Starting at the line that contains "23 نوفمبر، 2019", print each line exactly through the end of the listing. Skip any pictures and add nothing.

---------- Material to process ----------

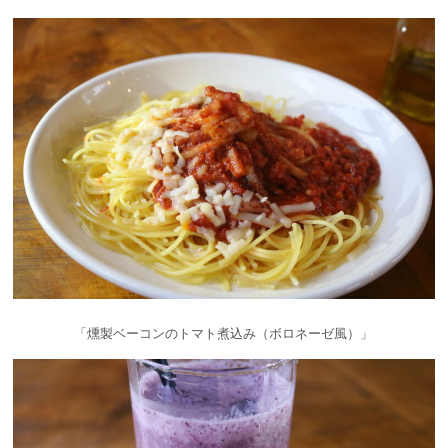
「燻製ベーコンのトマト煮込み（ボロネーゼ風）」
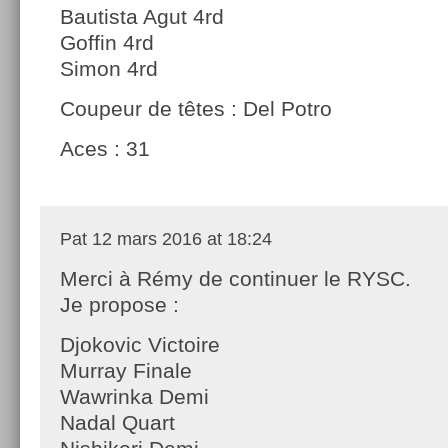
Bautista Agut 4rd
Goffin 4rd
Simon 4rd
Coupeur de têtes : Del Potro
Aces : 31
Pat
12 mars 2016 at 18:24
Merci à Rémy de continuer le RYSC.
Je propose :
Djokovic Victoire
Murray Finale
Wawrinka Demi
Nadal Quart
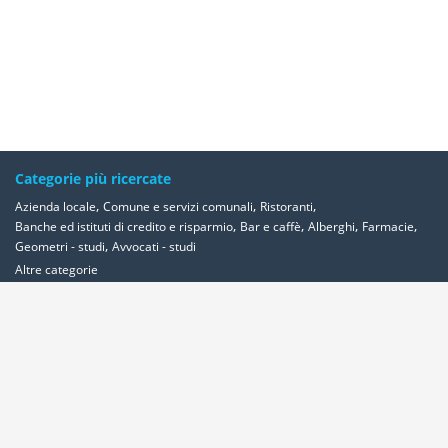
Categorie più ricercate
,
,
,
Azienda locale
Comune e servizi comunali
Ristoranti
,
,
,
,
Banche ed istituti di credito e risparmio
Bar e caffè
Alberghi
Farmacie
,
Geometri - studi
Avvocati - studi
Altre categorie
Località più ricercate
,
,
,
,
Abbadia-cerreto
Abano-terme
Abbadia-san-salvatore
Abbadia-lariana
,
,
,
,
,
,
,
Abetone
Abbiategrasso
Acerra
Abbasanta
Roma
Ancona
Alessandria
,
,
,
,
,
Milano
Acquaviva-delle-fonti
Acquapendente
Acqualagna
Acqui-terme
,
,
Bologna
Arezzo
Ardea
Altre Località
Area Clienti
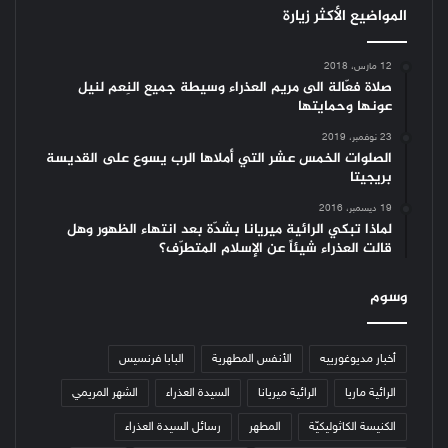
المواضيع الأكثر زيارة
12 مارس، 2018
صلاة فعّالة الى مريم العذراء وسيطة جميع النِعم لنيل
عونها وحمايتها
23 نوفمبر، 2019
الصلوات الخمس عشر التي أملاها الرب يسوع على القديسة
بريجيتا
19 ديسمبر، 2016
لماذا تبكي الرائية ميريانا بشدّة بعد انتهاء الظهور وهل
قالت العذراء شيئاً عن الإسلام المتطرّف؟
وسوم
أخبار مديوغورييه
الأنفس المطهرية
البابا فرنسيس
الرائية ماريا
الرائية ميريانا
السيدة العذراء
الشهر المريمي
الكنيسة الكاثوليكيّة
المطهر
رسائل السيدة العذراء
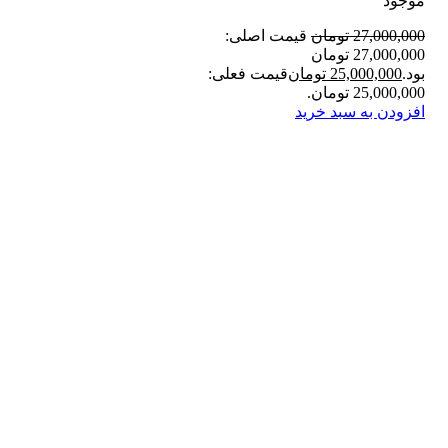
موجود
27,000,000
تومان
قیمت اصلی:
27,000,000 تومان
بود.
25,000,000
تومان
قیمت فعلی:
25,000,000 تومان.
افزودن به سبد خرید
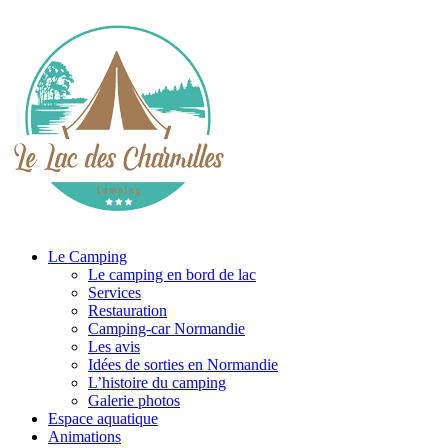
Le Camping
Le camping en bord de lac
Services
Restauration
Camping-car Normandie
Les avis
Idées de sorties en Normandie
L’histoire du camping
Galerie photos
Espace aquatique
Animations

----------

**Answer**.
23 نوفمبر، 2019
الصلوات الخمس عشر التي أملاها الرب يسوع على القديسة
بريجيتا
19 ديسمبر، 2016
لماذا تبكي الرائية ميريانا بشدّة بعد انتهاء الظهور وهل
قالت العذراء شيئاً عن الإسلام المتطرّف؟
وسوم
أخبار مديوغورييه
الأنفس المطهرية
البابا فرنسيس
الرائية ماريا
الرائية ميريانا
السيدة العذراء
الشهر المريمي
الكنيسة الكاثوليكيّة
المطهر
رسائل السيدة العذراء
موجود
27,000,000
تومان
قیمت اصلی:
27,000,000 تومان
بود.
25,000,000
تومان
قیمت فعلی:
25,000,000 تومان.
افزودن به سبد خرید
Le Camping
Le camping en bord de lac
Services
Restauration
Camping-car Normandie
Les avis
Idées de sorties en Normandie
L’histoire du camping
Galerie photos
Espace aquatique
Animations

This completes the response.